TASK ITEM
Find the lines in the records that carry the word "spinner". Copy each one.

- - -

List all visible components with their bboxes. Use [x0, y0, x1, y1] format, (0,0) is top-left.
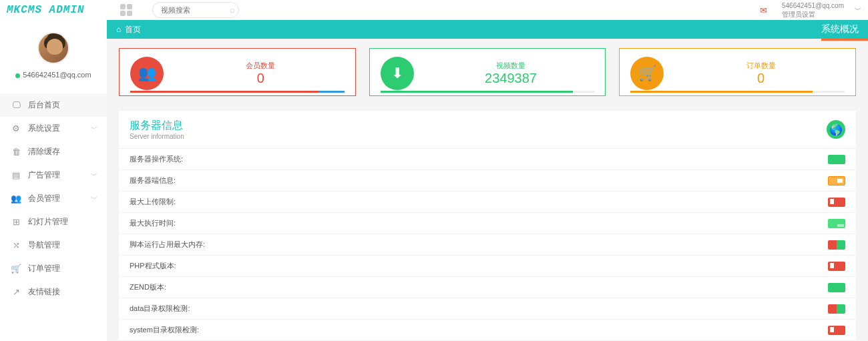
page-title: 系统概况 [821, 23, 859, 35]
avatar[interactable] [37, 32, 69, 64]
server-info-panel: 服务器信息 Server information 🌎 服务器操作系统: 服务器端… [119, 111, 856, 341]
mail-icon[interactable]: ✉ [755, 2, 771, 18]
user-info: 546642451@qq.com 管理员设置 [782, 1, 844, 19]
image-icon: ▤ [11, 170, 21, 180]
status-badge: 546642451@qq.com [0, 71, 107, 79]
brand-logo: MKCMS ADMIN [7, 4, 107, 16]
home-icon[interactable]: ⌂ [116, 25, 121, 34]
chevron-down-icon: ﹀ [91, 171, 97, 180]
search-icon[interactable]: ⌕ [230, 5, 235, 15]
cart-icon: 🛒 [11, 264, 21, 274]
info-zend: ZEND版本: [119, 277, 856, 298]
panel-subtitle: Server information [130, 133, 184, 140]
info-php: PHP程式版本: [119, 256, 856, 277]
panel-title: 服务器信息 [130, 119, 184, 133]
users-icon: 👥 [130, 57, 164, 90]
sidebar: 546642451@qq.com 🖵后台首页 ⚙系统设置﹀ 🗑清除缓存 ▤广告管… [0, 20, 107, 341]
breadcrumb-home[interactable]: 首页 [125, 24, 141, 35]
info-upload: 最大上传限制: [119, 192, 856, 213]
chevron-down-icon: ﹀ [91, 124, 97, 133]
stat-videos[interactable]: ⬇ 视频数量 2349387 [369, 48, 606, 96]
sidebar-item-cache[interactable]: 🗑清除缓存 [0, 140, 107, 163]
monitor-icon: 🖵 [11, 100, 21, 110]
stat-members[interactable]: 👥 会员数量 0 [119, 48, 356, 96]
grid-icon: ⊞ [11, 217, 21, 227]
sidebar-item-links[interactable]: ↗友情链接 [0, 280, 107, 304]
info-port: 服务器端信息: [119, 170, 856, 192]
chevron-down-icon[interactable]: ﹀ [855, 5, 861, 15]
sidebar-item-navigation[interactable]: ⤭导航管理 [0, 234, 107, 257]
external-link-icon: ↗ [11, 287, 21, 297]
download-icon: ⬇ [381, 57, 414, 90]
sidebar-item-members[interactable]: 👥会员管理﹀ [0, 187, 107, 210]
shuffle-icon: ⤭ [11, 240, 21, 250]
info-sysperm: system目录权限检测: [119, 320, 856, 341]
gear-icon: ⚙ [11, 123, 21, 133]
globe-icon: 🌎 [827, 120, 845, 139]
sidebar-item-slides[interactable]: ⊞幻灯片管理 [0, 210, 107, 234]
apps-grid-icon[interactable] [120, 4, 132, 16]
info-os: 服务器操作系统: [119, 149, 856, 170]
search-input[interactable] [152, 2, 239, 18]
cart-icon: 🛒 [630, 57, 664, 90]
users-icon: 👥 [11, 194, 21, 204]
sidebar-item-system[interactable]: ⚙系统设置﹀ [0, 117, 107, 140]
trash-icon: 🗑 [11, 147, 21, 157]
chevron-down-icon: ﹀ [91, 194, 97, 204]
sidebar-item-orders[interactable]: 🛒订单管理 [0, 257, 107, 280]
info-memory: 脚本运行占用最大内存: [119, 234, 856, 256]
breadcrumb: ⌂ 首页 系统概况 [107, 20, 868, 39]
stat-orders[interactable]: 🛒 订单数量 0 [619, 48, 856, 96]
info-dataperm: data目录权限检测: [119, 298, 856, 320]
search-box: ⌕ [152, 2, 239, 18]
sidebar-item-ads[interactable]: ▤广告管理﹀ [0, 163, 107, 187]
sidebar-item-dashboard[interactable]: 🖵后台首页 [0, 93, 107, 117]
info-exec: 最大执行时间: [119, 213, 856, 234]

- - -

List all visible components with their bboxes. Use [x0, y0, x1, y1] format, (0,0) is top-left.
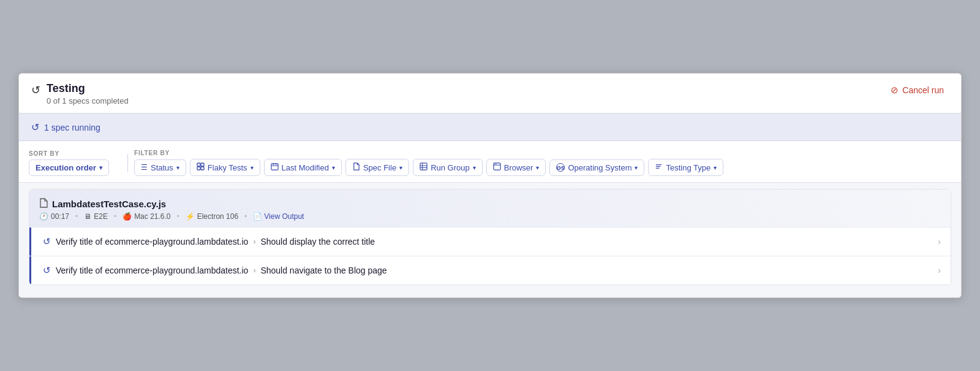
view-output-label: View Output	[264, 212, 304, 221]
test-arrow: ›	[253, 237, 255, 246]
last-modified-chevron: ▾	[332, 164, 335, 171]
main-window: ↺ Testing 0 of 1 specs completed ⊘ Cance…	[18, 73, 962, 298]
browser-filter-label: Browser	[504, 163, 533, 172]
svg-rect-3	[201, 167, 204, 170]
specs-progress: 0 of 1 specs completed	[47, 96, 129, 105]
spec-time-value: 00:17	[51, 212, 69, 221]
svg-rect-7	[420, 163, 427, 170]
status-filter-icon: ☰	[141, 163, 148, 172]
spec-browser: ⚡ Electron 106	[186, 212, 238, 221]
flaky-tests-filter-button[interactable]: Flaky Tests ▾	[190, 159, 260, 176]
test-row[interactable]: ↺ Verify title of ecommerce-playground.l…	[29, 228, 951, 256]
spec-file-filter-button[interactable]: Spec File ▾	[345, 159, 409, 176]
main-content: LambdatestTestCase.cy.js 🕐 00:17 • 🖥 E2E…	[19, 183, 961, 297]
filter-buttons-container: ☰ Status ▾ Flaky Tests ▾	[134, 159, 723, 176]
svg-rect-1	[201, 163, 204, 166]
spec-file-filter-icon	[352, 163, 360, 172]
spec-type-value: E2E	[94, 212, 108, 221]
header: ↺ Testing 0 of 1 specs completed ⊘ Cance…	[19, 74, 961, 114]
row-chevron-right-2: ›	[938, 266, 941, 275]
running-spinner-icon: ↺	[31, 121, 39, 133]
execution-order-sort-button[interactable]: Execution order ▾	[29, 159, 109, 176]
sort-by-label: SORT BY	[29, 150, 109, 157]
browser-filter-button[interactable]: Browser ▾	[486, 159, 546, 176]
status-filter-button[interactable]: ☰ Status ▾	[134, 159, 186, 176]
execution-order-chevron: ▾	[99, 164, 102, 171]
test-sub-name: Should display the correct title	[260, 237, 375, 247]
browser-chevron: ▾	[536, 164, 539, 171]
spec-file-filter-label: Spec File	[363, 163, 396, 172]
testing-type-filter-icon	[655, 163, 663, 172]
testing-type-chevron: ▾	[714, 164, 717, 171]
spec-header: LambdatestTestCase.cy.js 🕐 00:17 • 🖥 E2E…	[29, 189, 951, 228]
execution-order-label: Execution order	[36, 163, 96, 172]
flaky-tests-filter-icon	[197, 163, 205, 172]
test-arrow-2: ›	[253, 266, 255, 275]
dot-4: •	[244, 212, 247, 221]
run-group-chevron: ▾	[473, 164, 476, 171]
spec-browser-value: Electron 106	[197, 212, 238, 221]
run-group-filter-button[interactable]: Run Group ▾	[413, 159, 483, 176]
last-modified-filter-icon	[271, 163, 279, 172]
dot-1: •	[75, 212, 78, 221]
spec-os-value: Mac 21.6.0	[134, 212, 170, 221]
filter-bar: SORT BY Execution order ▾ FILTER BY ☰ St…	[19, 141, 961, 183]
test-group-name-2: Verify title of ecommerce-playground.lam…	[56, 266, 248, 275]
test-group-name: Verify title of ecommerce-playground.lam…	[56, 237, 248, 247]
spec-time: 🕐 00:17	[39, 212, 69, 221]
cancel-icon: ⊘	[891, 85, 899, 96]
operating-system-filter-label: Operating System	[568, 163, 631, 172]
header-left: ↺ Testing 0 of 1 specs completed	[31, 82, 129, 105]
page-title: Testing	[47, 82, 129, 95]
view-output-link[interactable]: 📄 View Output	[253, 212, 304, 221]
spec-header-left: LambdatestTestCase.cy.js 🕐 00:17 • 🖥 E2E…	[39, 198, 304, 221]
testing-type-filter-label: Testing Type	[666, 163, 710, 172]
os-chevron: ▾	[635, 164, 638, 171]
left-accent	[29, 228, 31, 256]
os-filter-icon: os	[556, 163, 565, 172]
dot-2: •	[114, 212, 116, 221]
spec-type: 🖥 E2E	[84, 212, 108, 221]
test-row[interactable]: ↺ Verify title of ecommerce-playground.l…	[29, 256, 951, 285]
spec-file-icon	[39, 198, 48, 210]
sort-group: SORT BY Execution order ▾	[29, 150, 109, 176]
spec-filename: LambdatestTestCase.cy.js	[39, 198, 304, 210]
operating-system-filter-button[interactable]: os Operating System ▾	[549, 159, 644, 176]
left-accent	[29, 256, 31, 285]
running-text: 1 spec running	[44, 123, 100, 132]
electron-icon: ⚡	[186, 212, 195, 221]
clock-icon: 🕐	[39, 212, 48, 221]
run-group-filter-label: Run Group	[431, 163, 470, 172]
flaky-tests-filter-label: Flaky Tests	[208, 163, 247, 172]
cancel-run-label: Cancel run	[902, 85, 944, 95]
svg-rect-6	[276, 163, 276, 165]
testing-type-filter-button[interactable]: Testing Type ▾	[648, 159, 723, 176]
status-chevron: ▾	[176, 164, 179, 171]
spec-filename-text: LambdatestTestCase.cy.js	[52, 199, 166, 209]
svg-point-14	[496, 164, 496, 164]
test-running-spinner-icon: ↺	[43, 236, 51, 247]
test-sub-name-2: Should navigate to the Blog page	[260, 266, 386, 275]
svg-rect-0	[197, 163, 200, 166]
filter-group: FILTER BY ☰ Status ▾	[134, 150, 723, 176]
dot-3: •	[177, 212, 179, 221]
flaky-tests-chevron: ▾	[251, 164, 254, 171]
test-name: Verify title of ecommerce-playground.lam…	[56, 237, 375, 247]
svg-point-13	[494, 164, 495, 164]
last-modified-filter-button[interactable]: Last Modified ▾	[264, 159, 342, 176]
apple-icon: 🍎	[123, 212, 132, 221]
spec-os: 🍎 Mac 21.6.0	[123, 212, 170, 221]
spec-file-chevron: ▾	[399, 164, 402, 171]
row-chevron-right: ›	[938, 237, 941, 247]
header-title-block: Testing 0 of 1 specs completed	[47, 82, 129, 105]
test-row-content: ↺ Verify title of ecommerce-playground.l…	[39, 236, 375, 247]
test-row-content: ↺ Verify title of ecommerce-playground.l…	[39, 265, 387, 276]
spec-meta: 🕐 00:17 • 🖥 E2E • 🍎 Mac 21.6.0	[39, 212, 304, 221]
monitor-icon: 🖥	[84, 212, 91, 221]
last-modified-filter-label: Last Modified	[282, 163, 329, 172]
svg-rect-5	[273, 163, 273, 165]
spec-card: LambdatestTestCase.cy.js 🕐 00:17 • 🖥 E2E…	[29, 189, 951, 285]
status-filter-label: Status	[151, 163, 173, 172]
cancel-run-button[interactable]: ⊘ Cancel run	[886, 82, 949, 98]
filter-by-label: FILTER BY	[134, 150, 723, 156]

- - -

RESULT OF THIS TASK
running-spinner-icon: ↺	[31, 121, 39, 133]
test-running-spinner-icon: ↺	[43, 236, 51, 247]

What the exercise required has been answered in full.